Yet another sign the real estate market is on the rebound: Even high-rise condos—the sector most brutally clobbered by the Great Recession—are looking attractive to lenders today. After years of tight credit after the crash, Chase and Wells Fargo now offer lending options with only a 10 percent down payment on units at The Martin (formerly Panorama Tower North).
Las Vegas has again become an acceptable bet for mortgage insurers over the past two years, allowing the revival of low-down-payment conventional loans (beyond the 3.5-percent-down FHA option), says Mark Baker, a loan originator with Sierra Pacific Mortgage. The usual conventional-loan down payment is 20 percent, but with mortgage insurance, buyers can get in for less money down.

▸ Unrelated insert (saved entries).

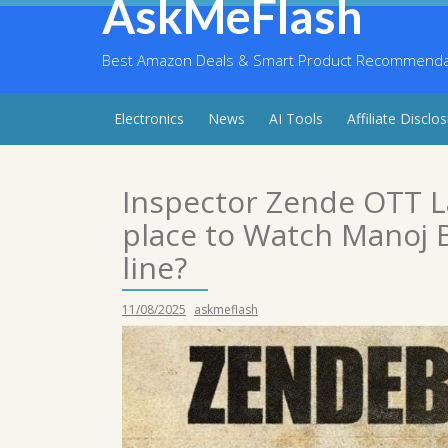
AskMeFlash
Skip
to
content
Best Amazon Deals & Smart Product Recommendati
Electronics
News
AI Tools
Affiliate Disclo
Inspector Zende OTT 
place to Watch Manoj B
line?
11/08/2025
askmeflash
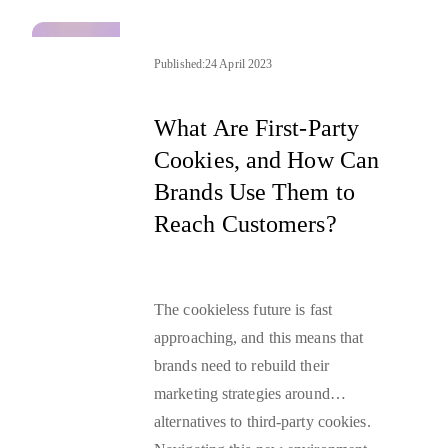
inception.
Published:
24 April 2023
What Are First-Party
Cookies, and How Can
Brands Use Them to
Reach Customers?
The cookieless future is fast
approaching, and this means that
brands need to rebuild their
marketing strategies around
alternatives to third-party cookies.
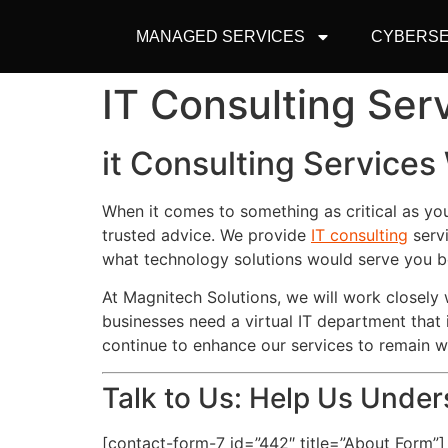
MANAGED SERVICES
CYBERSE
IT Consulting Ser
it Consulting Services
When it comes to something as critical as yo
trusted advice. We provide
IT consulting
servi
what technology solutions would serve you b
At Magnitech Solutions, we will work closel
businesses need a virtual IT department that 
continue to enhance our services to remain 
Talk to Us: Help Us Unde
[contact-form-7 id=”442″ title=”About Form”]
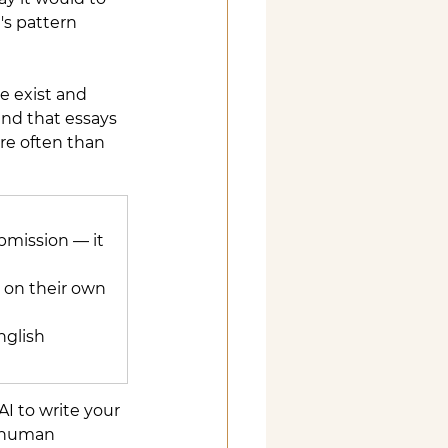
's pattern 
se exist and 
und that essays 
re often than 
bmission — it 
 on their own 
nglish 
AI to write your 
d human 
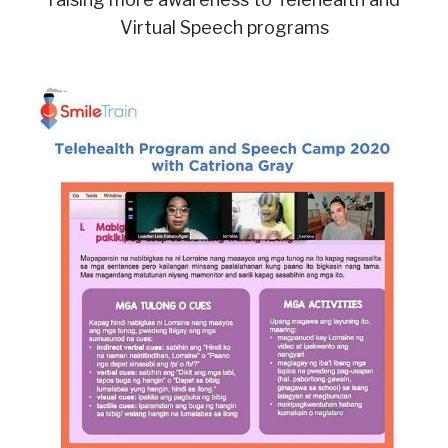
Virtual Speech programs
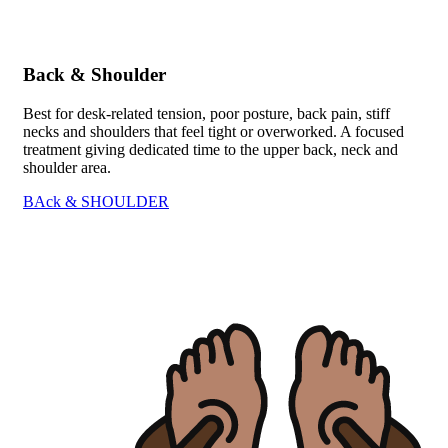
Back & Shoulder
Best for desk-related tension, poor posture, back pain, stiff
necks and shoulders that feel tight or overworked. A focused
treatment giving dedicated time to the upper back, neck and
shoulder area.
BAck & SHOULDER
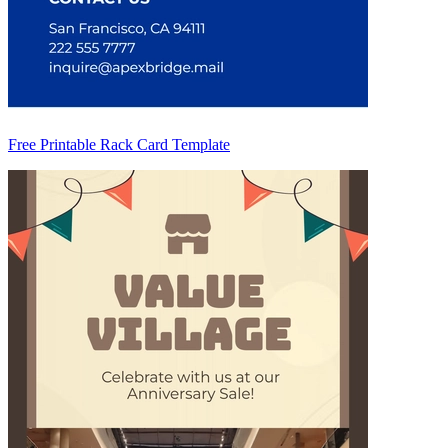
Free Printable Rack Card Template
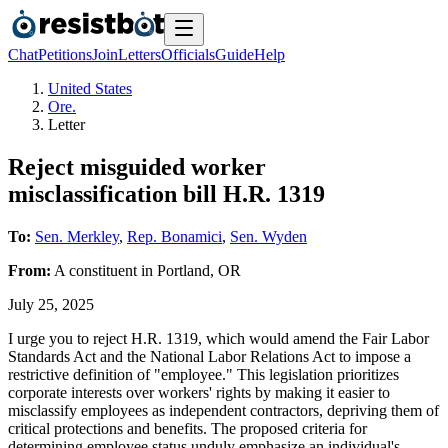
Chat
Petitions
Join
Letters
Officials
Guide
Help
United States
Ore.
Letter
Reject misguided worker
misclassification bill H.R. 1319
To:
Sen. Merkley
,
Rep. Bonamici
,
Sen. Wyden
From:
A
constituent
in
Portland
,
OR
July 25, 2025
I urge you to reject H.R. 1319, which would amend the Fair Labor
Standards Act and the National Labor Relations Act to impose a
restrictive definition of "employee." This legislation prioritizes
corporate interests over workers' rights by making it easier to
misclassify employees as independent contractors, depriving them of
critical protections and benefits. The proposed criteria for
determining employee status unduly emphasize an individual's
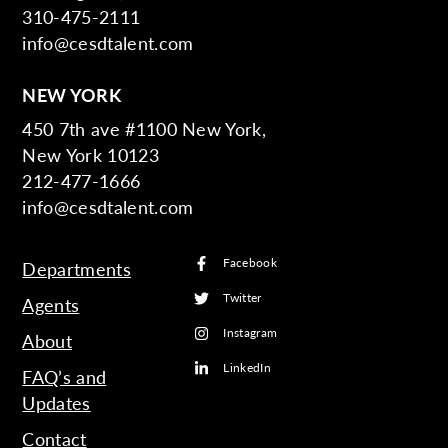
310-475-2111
info@cesdtalent.com
NEW YORK
450 7th ave #1100 New York,
New York 10123
212-477-1666
info@cesdtalent.com
Facebook
Departments
Twitter
Agents
Instagram
About
LinkedIn
FAQ’s and
Updates
Contact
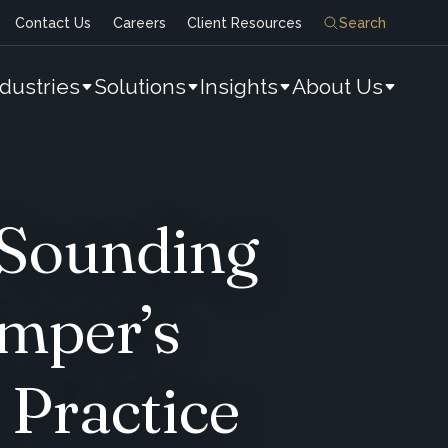
Contact Us
Careers
Client Resources
Search
ndustries
Solutions
Insights
About Us
 Sounding
Amper’s
 Practice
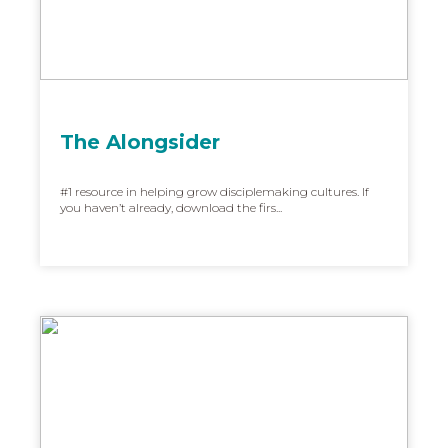
The Alongsider
#1 resource in helping grow disciplemaking cultures. If
you haven’t already, download the firs...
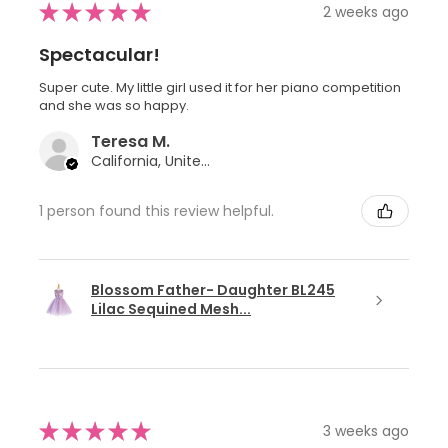
★
★
★
★
★
2 weeks ago
Spectacular!
Super cute. My little girl used it for her piano competition
and she was so happy.
Teresa M.
California, United States
1 person found this review helpful.
Blossom Father- Daughter BL245
Lilac Sequined Mesh...
★
★
★
★
★
3 weeks ago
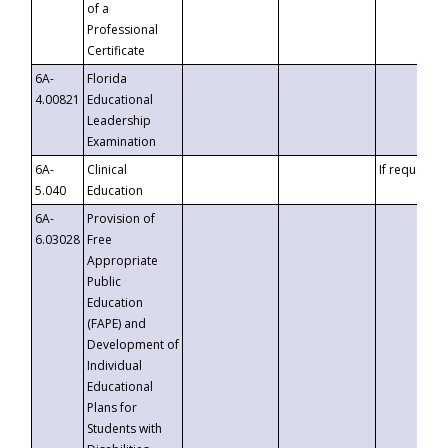
of a
Professional
Certificate
6A-
Florida
4.00821
Educational
Leadership
Examination
6A-
Clinical
If requested
5.040
Education
6A-
Provision of
6.03028
Free
Appropriate
Public
Education
(FAPE) and
Development of
Individual
Educational
Plans for
Students with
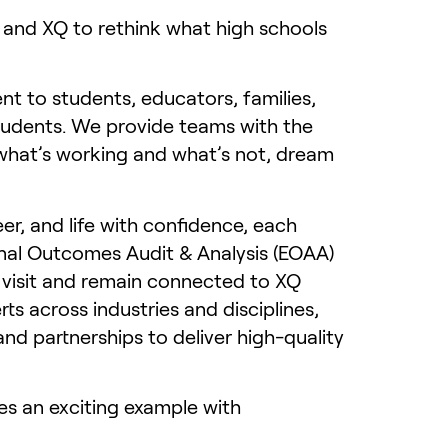
 and XQ to rethink what high schools
t to students, educators, families,
tudents. We provide teams with the
n what’s working and what’s not, dream
er, and life with confidence, each
ional Outcomes Audit & Analysis (EOAA)
 visit and remain connected to XQ
ts across industries and disciplines,
 partnerships to deliver high-quality
des an exciting example with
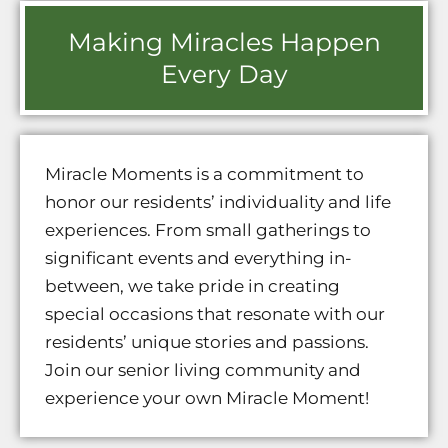
Making Miracles Happen
Every Day
Miracle Moments is a commitment to
honor our residents’ individuality and life
experiences. From small gatherings to
significant events and everything in-
between, we take pride in creating
special occasions that resonate with our
residents’ unique stories and passions.
Join our senior living community and
experience your own Miracle Moment!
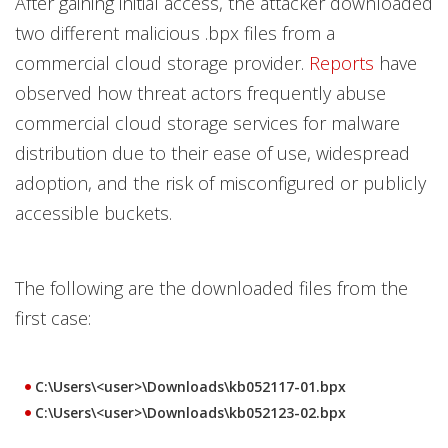
After gaining initial access, the attacker downloaded
two different malicious .bpx files from a
commercial cloud storage provider.
Reports
have
observed how threat actors frequently abuse
commercial cloud storage services for malware
distribution due to their ease of use, widespread
adoption, and the risk of misconfigured or publicly
accessible buckets.
The following are the downloaded files from the
first case:
C:\Users\<user>\Downloads\kb052117-01.bpx
C:\Users\<user>\Downloads\kb052123-02.bpx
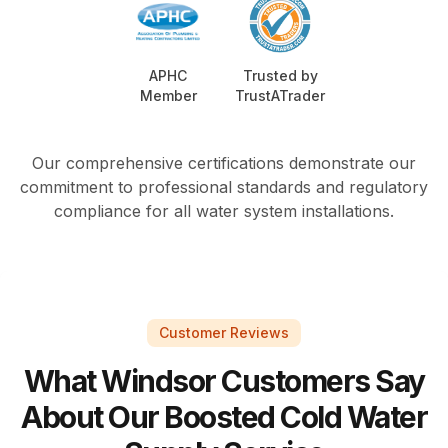
APHC
Trusted by
Member
TrustATrader
Our comprehensive certifications demonstrate our
commitment to professional standards and regulatory
compliance for all water system installations.
Customer Reviews
What Windsor Customers Say
About Our Boosted Cold Water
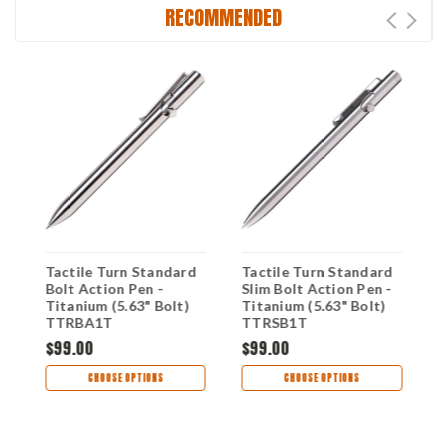
RECOMMENDED
Tactile Turn Standard
Tactile Turn Standard
T
Bolt Action Pen -
Slim Bolt Action Pen -
A
Titanium (5.63" Bolt)
Titanium (5.63" Bolt)
T
TTRBA1T
TTRSB1T
T
$99.00
$99.00
$
CHOOSE OPTIONS
CHOOSE OPTIONS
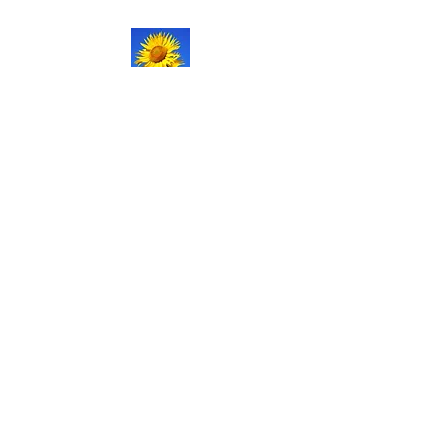
NATURAL LIFE
SHOPPE LLC
Welcome
to our updated site!
Free shipping on orders over
$150.00
Give me a call if you have any
questions.
Stacy -
517-206-5516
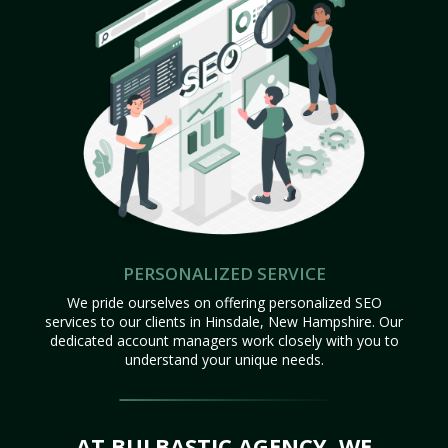
PERSONALIZED SERVICE
We pride ourselves on offering personalized SEO
services to our clients in Hinsdale, New Hampshire. Our
dedicated account managers work closely with you to
understand your unique needs.
AT BULBASTIC AGENCY, WE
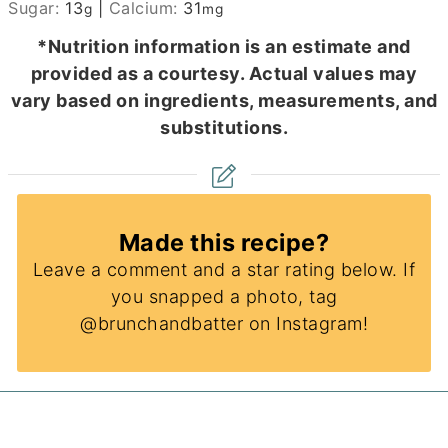
Sugar:
13
|
Calcium:
31
g
mg
*Nutrition information is an estimate and
provided as a courtesy. Actual values may
vary based on ingredients, measurements, and
substitutions.
Made this recipe?
Leave a comment and a star rating below. If
you snapped a photo, tag
@brunchandbatter on Instagram!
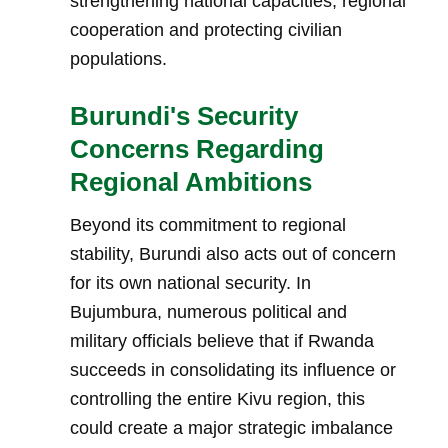
strengthening national capacities, regional
cooperation and protecting civilian
populations.
Burundi's Security
Concerns Regarding
Regional Ambitions
Beyond its commitment to regional
stability, Burundi also acts out of concern
for its own national security. In
Bujumbura, numerous political and
military officials believe that if Rwanda
succeeds in consolidating its influence or
controlling the entire Kivu region, this
could create a major strategic imbalance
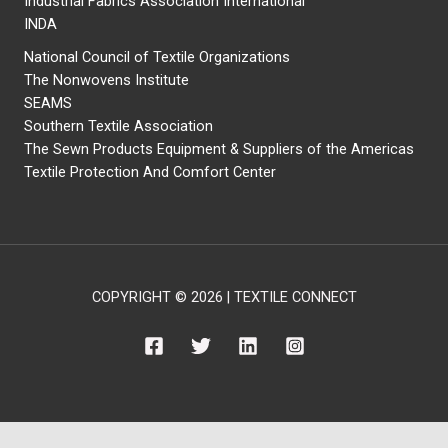
Industrial Fabrics Association International
INDA
National Council of Textile Organizations
The Nonwovens Institute
SEAMS
Southern Textile Association
The Sewn Products Equipment & Suppliers of the Americas
Textile Protection And Comfort Center
COPYRIGHT © 2026 | TEXTILE CONNECT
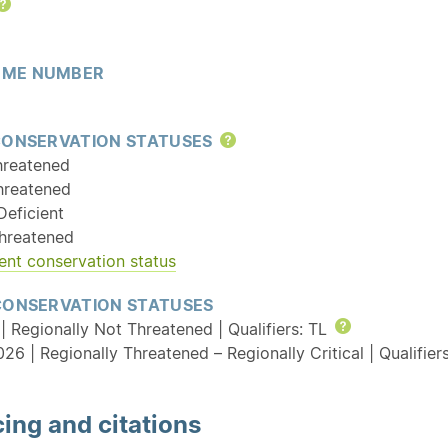
Help
ME NUMBER
CONSERVATION STATUSES
Help
hreatened
hreatened
Deficient
hreatened
ent conservation status
CONSERVATION STATUSES
| Regionally Not Threatened | Qualifiers: TL
Help
26 | Regionally Threatened – Regionally Critical | Qualifie
ing and citations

Another reason credit is loosening: Wall Street investment houses and hedge funds are buying mortgage-backed securities again, which means mortgage originators such as Baker have more options for where to sell their loan notes beyond government-sponsored Fannie Mae. “Basically if you couldn’t sell [a note] to Fannie … and didn’t meet their requirements for the past few years, you were pretty much stuck with [the note],” he says. “Now you have a plan B.”
The additional options allow lenders to diversify their pool of borrowers, which usually means looking at lower credit scores, lower down payments, etc., all depending on the risk appetite of mortgage securities buyers.
Here’s hoping the new wave of mortgage buyers tie themselves to responsible borrowers.
We learned the hard way what happens when they don’t.